BTC, faced with competition from Aliv as well as other legacy problems, performed reasonably, but not well enough to warrant a pep-rally from Mr Nair.

He came to Nassau, presumably to discuss with the PM, picking up the shares of BTC that they don’t already own (if it’s doing so badly, why do they want more?). Then there is the pesky problem of the 2% golden shares that the country owns that puts the power on our side of the table.

Getting more for less is essentially Nair’s job. Standing up for the Bahamian people is essentially the PM’s job.

Divulging tales outside of the schoolhouse was not supposed to be Mr Nair’s job but he obviously got caught up in what the former Chairman of the US Federal Reserve Alan Greenspan used to call “irrational exuberance”. In local parlance: he got swung by his Jamaican audience.

To mock our PM publicly is bad. To not know that somehow in the Caribbean it wouldn’t get back to the PM is just plain out dumb.

Mr Nair is a wealthy man. He earned over $13 million in cash and stocks last year. As the Liberty stock goes up, so does his wealth. According to stock filings, he reportedly trades 10,000 units of stock over 10 days, valued on the week of his transgression at $170,000.

Nair was tone deaf to the rivalry and derision that characterises the Bahamas-Jamaica special relationship.
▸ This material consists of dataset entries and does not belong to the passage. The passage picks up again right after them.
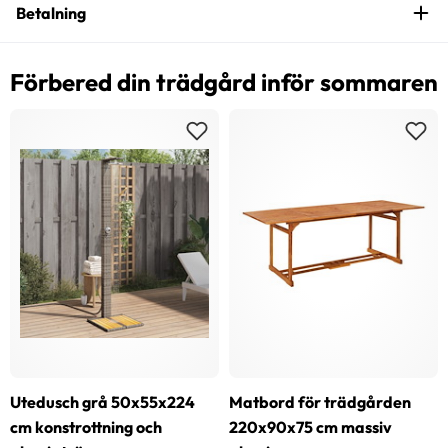
Betalning
Förbered din trädgård inför sommaren
Utedusch grå 50x55x224
Matbord för trädgården
cm konstrottning och
220x90x75 cm massiv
While to him that was the right audience in front of which to belittle the Bahamian PM, it was salt in the wound to Bahamians.

For starters, while ethnically and culturally similar, economically we are chalk and cheese. His audience gets paid an average of $15,000 a year. A similar crowd at BTC would cost him over twice that amount. Jamaica has 3.5 million subscribers, we have about 450,000 (land and cellular).
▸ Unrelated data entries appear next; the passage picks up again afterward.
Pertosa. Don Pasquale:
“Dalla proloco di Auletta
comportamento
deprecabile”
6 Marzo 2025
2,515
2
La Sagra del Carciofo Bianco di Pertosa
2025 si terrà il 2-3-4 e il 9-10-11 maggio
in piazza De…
Jamaicans don’t pay to receive calls, we do. It is cheaper to call the Bahamas from abroad than it is to call Jamaica despite their scale advantage. Somebody has to pay for Jamaicans to receive free calls.
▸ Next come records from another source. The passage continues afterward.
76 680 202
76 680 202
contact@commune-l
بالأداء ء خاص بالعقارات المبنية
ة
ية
Mr Nair was insensitive to the challenges faced by BTC, not just from Aliv. He should concentrate on fixing those before berating the Prime Minister for enforcing our Bahamianisation policy.

We got an apology of sorts from Mr Nair. Perhaps he was sorrier that he got caught than he was for putting his foot in his mouth.

In any event, the mea culpa from him will never satisfy all Bahamians. Mr Nair has a bigger boss, a reclusive American billionaire named John Malone. He is worth about $7 billion. He is a stealth operator who former US vice president Al Gore once dubbed “Darth Vader”.

He needs to come down, look Dr Minnis squarely in the eye and apologise for Balan Nair’s vacuous words.

Besides, by insisting that BTC keeps its call centre here, the PM might have inadvertently done us all a favour. Imagine having to deal with a Guyanese call centre to explain how your call dropped on a mail boat ride to a Family Island just as you were about to find out what number to call.

THE GRADUATE

Nassau

July 21, 2019

Comments

birdiestrachan 5 years, 5 months ago

The FNM Papa who said Bahamians need not apply to buy BTC should really hang his head in shame. I doubt he has any shame,

who knows the graduate may very well be pseudonym The papa

sheeprunner12 5 years, 4 months ago

LOL .............. yes Birdie. Papa put us all in this stew.